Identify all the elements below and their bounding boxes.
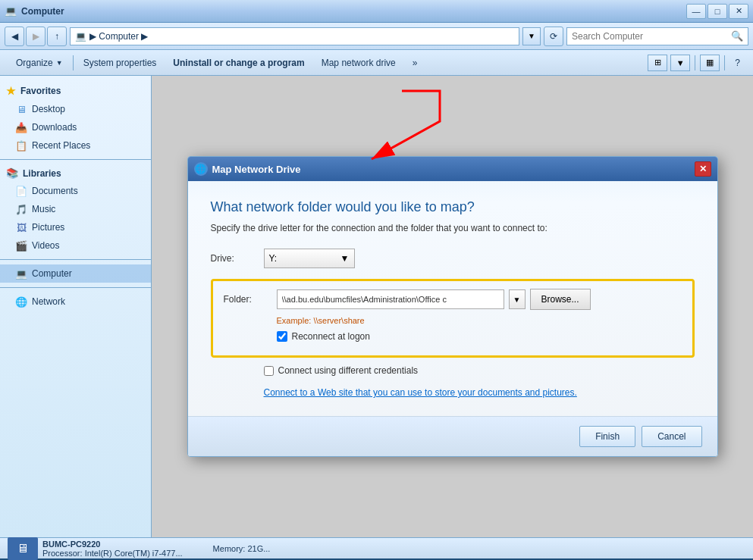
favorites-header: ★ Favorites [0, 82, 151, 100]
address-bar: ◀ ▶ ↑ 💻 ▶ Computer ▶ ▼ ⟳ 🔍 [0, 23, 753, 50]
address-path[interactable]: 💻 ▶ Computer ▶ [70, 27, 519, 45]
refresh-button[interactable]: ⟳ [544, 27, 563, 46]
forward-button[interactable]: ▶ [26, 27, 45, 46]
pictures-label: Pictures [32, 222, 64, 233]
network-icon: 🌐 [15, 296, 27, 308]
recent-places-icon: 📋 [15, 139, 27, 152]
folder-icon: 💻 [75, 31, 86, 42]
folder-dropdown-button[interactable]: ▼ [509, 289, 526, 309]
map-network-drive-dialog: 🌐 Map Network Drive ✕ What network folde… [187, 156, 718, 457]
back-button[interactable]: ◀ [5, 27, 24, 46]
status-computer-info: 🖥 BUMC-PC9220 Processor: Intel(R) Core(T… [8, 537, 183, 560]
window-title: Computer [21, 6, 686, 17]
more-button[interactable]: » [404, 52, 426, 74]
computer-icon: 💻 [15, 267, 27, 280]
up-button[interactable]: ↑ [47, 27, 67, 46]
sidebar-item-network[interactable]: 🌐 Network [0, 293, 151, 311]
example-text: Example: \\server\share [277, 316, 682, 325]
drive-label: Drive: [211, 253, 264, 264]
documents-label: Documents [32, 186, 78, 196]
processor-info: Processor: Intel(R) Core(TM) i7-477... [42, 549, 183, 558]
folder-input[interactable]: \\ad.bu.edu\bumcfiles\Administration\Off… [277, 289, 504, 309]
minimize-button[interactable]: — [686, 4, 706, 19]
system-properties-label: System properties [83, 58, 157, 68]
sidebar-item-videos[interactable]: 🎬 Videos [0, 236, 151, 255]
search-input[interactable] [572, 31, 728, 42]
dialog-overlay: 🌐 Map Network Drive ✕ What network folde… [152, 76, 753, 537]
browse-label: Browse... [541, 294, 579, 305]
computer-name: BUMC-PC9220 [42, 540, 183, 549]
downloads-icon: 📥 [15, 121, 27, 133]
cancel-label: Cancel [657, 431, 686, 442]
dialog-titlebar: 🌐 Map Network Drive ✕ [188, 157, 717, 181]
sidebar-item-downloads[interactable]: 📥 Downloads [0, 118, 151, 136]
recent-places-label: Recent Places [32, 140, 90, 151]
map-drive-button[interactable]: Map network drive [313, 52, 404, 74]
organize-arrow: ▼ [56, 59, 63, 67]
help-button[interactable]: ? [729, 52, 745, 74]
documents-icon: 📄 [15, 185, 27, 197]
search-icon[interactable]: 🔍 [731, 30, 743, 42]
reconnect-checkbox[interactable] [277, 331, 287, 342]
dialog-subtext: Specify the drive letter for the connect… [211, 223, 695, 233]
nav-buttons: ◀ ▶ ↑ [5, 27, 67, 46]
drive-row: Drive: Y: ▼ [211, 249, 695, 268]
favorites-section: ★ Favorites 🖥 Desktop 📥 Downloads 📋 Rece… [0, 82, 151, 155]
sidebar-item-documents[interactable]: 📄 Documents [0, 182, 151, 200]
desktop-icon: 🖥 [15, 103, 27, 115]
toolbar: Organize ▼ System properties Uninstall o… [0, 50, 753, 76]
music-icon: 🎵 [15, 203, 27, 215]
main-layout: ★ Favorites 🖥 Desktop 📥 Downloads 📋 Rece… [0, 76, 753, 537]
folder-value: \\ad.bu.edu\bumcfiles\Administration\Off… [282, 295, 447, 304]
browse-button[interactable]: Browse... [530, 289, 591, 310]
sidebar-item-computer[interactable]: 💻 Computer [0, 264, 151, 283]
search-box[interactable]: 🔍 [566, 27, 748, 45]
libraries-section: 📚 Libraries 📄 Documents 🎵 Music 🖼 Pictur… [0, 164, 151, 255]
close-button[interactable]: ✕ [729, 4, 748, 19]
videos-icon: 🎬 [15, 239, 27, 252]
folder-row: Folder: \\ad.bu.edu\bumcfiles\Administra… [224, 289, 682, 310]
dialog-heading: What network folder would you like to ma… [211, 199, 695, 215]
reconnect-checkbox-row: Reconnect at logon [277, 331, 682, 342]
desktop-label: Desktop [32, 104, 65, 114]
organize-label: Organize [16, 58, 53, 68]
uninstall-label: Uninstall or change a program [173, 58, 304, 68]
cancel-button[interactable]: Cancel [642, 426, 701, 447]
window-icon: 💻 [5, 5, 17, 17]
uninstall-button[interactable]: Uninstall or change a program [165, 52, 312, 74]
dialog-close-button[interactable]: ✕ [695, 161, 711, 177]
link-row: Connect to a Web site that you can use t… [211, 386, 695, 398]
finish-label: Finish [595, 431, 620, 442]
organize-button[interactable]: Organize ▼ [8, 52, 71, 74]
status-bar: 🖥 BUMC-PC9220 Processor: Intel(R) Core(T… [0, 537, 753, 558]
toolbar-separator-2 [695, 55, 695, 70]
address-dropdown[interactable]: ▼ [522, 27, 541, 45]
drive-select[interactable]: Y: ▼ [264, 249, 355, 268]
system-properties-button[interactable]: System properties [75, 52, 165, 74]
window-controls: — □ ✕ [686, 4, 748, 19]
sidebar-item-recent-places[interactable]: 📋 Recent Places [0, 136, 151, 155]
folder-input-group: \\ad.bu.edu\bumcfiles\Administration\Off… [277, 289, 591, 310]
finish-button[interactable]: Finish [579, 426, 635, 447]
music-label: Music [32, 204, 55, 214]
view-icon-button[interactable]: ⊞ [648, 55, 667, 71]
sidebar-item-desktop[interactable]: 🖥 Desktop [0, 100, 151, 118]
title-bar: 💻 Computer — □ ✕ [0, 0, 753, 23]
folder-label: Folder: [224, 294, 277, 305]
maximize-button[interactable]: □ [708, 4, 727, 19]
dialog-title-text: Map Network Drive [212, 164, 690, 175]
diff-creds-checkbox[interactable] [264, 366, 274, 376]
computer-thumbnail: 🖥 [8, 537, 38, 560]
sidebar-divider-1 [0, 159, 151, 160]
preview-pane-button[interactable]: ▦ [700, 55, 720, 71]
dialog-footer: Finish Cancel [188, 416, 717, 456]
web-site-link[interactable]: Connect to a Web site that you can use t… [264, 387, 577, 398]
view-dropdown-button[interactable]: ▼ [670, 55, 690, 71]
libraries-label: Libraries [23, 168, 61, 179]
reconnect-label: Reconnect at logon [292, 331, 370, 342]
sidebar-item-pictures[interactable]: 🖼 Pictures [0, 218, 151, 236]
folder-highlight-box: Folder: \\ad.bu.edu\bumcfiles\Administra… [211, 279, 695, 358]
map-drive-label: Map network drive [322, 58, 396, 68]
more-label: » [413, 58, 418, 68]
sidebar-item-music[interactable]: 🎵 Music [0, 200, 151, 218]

-=-=-=-=-

Return the full listing above verbatim, please, but without its images.

* TASK OUTPUT:
Identify all the elements below and their bounding boxes.
favorites-header: ★ Favorites [0, 82, 151, 100]
address-bar: ◀ ▶ ↑ 💻 ▶ Computer ▶ ▼ ⟳ 🔍 [0, 23, 753, 50]
address-path[interactable]: 💻 ▶ Computer ▶ [70, 27, 519, 45]
refresh-button[interactable]: ⟳ [544, 27, 563, 46]
forward-button[interactable]: ▶ [26, 27, 45, 46]
pictures-label: Pictures [32, 222, 64, 233]
network-icon: 🌐 [15, 296, 27, 308]
recent-places-icon: 📋 [15, 139, 27, 152]
folder-icon: 💻 [75, 31, 86, 42]
folder-dropdown-button[interactable]: ▼ [509, 289, 526, 309]
map-network-drive-dialog: 🌐 Map Network Drive ✕ What network folde… [187, 156, 718, 457]
back-button[interactable]: ◀ [5, 27, 24, 46]
status-computer-info: 🖥 BUMC-PC9220 Processor: Intel(R) Core(T… [8, 537, 183, 560]
window-title: Computer [21, 6, 686, 17]
more-button[interactable]: » [404, 52, 426, 74]
computer-icon: 💻 [15, 267, 27, 280]
up-button[interactable]: ↑ [47, 27, 67, 46]
sidebar-item-network[interactable]: 🌐 Network [0, 293, 151, 311]
example-text: Example: \\server\share [277, 316, 682, 325]
drive-label: Drive: [211, 253, 264, 264]
documents-label: Documents [32, 186, 78, 196]
processor-info: Processor: Intel(R) Core(TM) i7-477... [42, 549, 183, 558]
folder-input[interactable]: \\ad.bu.edu\bumcfiles\Administration\Off… [277, 289, 504, 309]
minimize-button[interactable]: — [686, 4, 706, 19]
system-properties-label: System properties [83, 58, 157, 68]
sidebar-item-videos[interactable]: 🎬 Videos [0, 236, 151, 255]
search-input[interactable] [572, 31, 728, 42]
dialog-overlay: 🌐 Map Network Drive ✕ What network folde… [152, 76, 753, 537]
browse-label: Browse... [541, 294, 579, 305]
computer-name: BUMC-PC9220 [42, 540, 183, 549]
downloads-icon: 📥 [15, 121, 27, 133]
cancel-label: Cancel [657, 431, 686, 442]
dialog-titlebar: 🌐 Map Network Drive ✕ [188, 157, 717, 181]
sidebar-item-downloads[interactable]: 📥 Downloads [0, 118, 151, 136]
recent-places-label: Recent Places [32, 140, 90, 151]
map-drive-button[interactable]: Map network drive [313, 52, 404, 74]
organize-arrow: ▼ [56, 59, 63, 67]
help-button[interactable]: ? [729, 52, 745, 74]
documents-icon: 📄 [15, 185, 27, 197]
search-icon[interactable]: 🔍 [731, 30, 743, 42]
reconnect-checkbox[interactable] [277, 331, 287, 342]
dialog-subtext: Specify the drive letter for the connect… [211, 223, 695, 233]
nav-buttons: ◀ ▶ ↑ [5, 27, 67, 46]
drive-row: Drive: Y: ▼ [211, 249, 695, 268]
favorites-section: ★ Favorites 🖥 Desktop 📥 Downloads 📋 Rece… [0, 82, 151, 155]
sidebar-item-documents[interactable]: 📄 Documents [0, 182, 151, 200]
desktop-icon: 🖥 [15, 103, 27, 115]
toolbar: Organize ▼ System properties Uninstall o… [0, 50, 753, 76]
music-icon: 🎵 [15, 203, 27, 215]
main-layout: ★ Favorites 🖥 Desktop 📥 Downloads 📋 Rece… [0, 76, 753, 537]
folder-value: \\ad.bu.edu\bumcfiles\Administration\Off… [282, 295, 447, 304]
browse-button[interactable]: Browse... [530, 289, 591, 310]
sidebar-item-computer[interactable]: 💻 Computer [0, 264, 151, 283]
search-box[interactable]: 🔍 [566, 27, 748, 45]
libraries-section: 📚 Libraries 📄 Documents 🎵 Music 🖼 Pictur… [0, 164, 151, 255]
close-button[interactable]: ✕ [729, 4, 748, 19]
videos-icon: 🎬 [15, 239, 27, 252]
folder-row: Folder: \\ad.bu.edu\bumcfiles\Administra… [224, 289, 682, 310]
dialog-heading: What network folder would you like to ma… [211, 199, 695, 215]
reconnect-checkbox-row: Reconnect at logon [277, 331, 682, 342]
desktop-label: Desktop [32, 104, 65, 114]
organize-label: Organize [16, 58, 53, 68]
uninstall-label: Uninstall or change a program [173, 58, 304, 68]
cancel-button[interactable]: Cancel [642, 426, 701, 447]
window-icon: 💻 [5, 5, 17, 17]
uninstall-button[interactable]: Uninstall or change a program [165, 52, 312, 74]
dialog-close-button[interactable]: ✕ [695, 161, 711, 177]
link-row: Connect to a Web site that you can use t… [211, 386, 695, 398]
finish-label: Finish [595, 431, 620, 442]
organize-button[interactable]: Organize ▼ [8, 52, 71, 74]
status-bar: 🖥 BUMC-PC9220 Processor: Intel(R) Core(T… [0, 537, 753, 558]
toolbar-separator-2 [695, 55, 695, 70]
address-dropdown[interactable]: ▼ [522, 27, 541, 45]
drive-select[interactable]: Y: ▼ [264, 249, 355, 268]
system-properties-button[interactable]: System properties [75, 52, 165, 74]
window-controls: — □ ✕ [686, 4, 748, 19]
sidebar-item-recent-places[interactable]: 📋 Recent Places [0, 136, 151, 155]
folder-input-group: \\ad.bu.edu\bumcfiles\Administration\Off… [277, 289, 591, 310]
finish-button[interactable]: Finish [579, 426, 635, 447]
music-label: Music [32, 204, 55, 214]
view-icon-button[interactable]: ⊞ [648, 55, 667, 71]
sidebar-item-desktop[interactable]: 🖥 Desktop [0, 100, 151, 118]
title-bar: 💻 Computer — □ ✕ [0, 0, 753, 23]
folder-label: Folder: [224, 294, 277, 305]
maximize-button[interactable]: □ [708, 4, 727, 19]
dialog-title-text: Map Network Drive [212, 164, 690, 175]
diff-creds-checkbox[interactable] [264, 366, 274, 376]
computer-thumbnail: 🖥 [8, 537, 38, 560]
sidebar-divider-1 [0, 159, 151, 160]
preview-pane-button[interactable]: ▦ [700, 55, 720, 71]
dialog-footer: Finish Cancel [188, 416, 717, 456]
web-site-link[interactable]: Connect to a Web site that you can use t… [264, 387, 577, 398]
view-dropdown-button[interactable]: ▼ [670, 55, 690, 71]
libraries-label: Libraries [23, 168, 61, 179]
reconnect-label: Reconnect at logon [292, 331, 370, 342]
sidebar-item-pictures[interactable]: 🖼 Pictures [0, 218, 151, 236]
folder-highlight-box: Folder: \\ad.bu.edu\bumcfiles\Administra… [211, 279, 695, 358]
map-drive-label: Map network drive [322, 58, 396, 68]
more-label: » [413, 58, 418, 68]
sidebar-item-music[interactable]: 🎵 Music [0, 200, 151, 218]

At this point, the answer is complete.